(Extracted material)

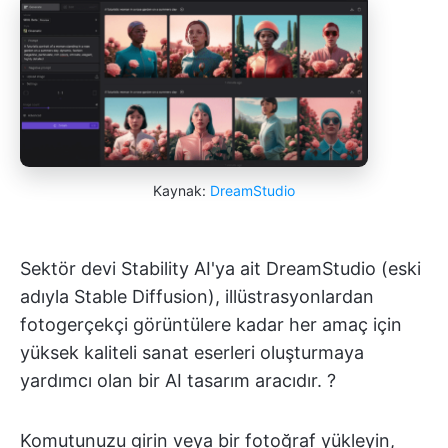
Kaynak:
DreamStudio
Sektör devi Stability AI'ya ait DreamStudio (eski
adıyla Stable Diffusion), illüstrasyonlardan
fotogerçekçi görüntülere kadar her amaç için
yüksek kaliteli sanat eserleri oluşturmaya
yardımcı olan bir AI tasarım aracıdır. ?️
Komutunuzu girin veya bir fotoğraf yükleyin,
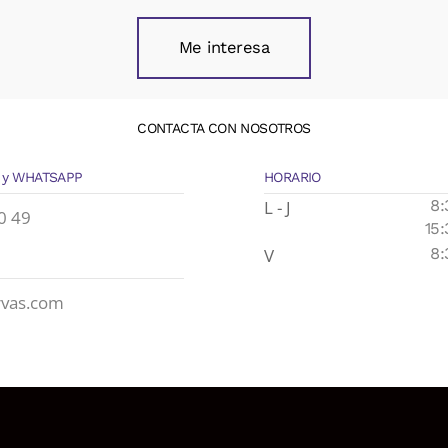
Me interesa
CONTACTA CON NOSOTROS
 y WHATSAPP
HORARIO
L - J
8:
0 49
15:
V
8:
rvas.com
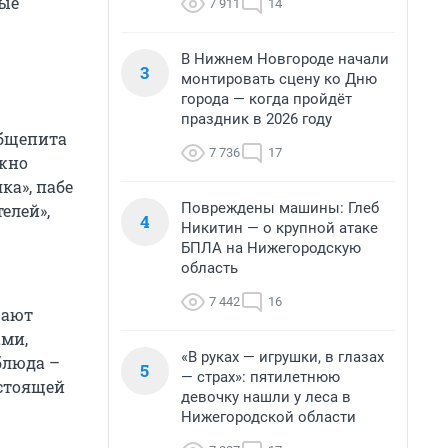
рые
7 911
14
В Нижнем Новгороде начали
3
монтировать сцену ко Дню
города — когда пройдёт
праздник в 2026 году
общепита
7 736
17
ожно
ка», пабе
Повреждены машины: Глеб
елей»,
4
Никитин — о крупной атаке
БПЛА на Нижегородскую
область
7 442
16
щают
ами,
«В руках — игрушки, в глазах
блюда –
5
— страх»: пятилетнюю
астоящей
девочку нашли у леса в
Нижегородской области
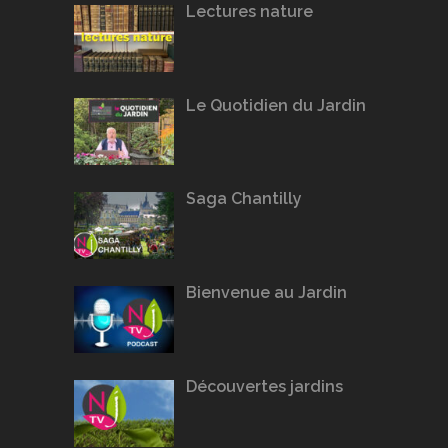
Lectures nature
Le Quotidien du Jardin
Saga Chantilly
Bienvenue au Jardin
Découvertes jardins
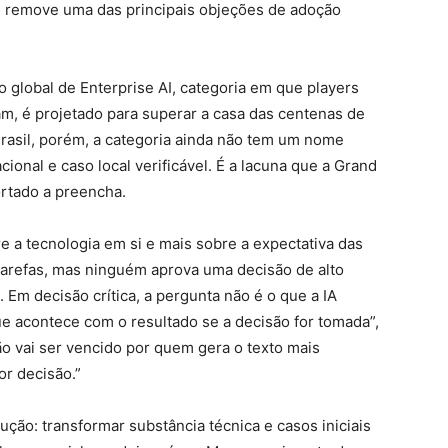
ue remove uma das principais objeções de adoção
o global de Enterprise AI, categoria em que players
am, é projetado para superar a casa das centenas de
rasil, porém, a categoria ainda não tem um nome
onal e caso local verificável. É a lacuna que a Grand
rtado a preencha.
re a tecnologia em si e mais sobre a expectativa das
r tarefas, mas ninguém aprova uma decisão de alto
 Em decisão crítica, a pergunta não é o que a IA
e acontece com o resultado se a decisão for tomada”,
o vai ser vencido por quem gera o texto mais
r decisão.”
ção: transformar substância técnica e casos iniciais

(End Extracted material)

→ Exercise goal:
Line by line, print the records above exactly, skipping each picture.

→ Task response:
Kaynak:
DreamStudio
Sektör devi Stability AI'ya ait DreamStudio (eski
adıyla Stable Diffusion), illüstrasyonlardan
fotogerçekçi görüntülere kadar her amaç için
yüksek kaliteli sanat eserleri oluşturmaya
yardımcı olan bir AI tasarım aracıdır. ?️
Komutunuzu girin veya bir fotoğraf yükleyin,
Me interesa
CONTACTA CON NOSOTROS
 y WHATSAPP
HORARIO
L - J
8:
0 49
15:
V
8:
rvas.com
рые
7 911
14
В Нижнем Новгороде начали
3
монтировать сцену ко Дню
города — когда пройдёт
праздник в 2026 году
общепита
7 736
17
ожно
ка», пабе
Повреждены машины: Глеб
елей»,
4
Никитин — о крупной атаке
БПЛА на Нижегородскую
область
7 442
16
щают
ами,
«В руках — игрушки, в глазах
блюда –
5
— страх»: пятилетнюю
астоящей
девочку нашли у леса в
Нижегородской области
Lectures nature
Le Quotidien du Jardin
Saga Chantilly
Bienvenue au Jardin
Découvertes jardins
ue remove uma das principais objeções de adoção
o global de Enterprise AI, categoria em que players
am, é projetado para superar a casa das centenas de
rasil, porém, a categoria ainda não tem um nome
onal e caso local verificável. É a lacuna que a Grand
rtado a preencha.
re a tecnologia em si e mais sobre a expectativa das
r tarefas, mas ninguém aprova uma decisão de alto
 Em decisão crítica, a pergunta não é o que a IA
e acontece com o resultado se a decisão for tomada”,
o vai ser vencido por quem gera o texto mais
r decisão.”
ção: transformar substância técnica e casos iniciais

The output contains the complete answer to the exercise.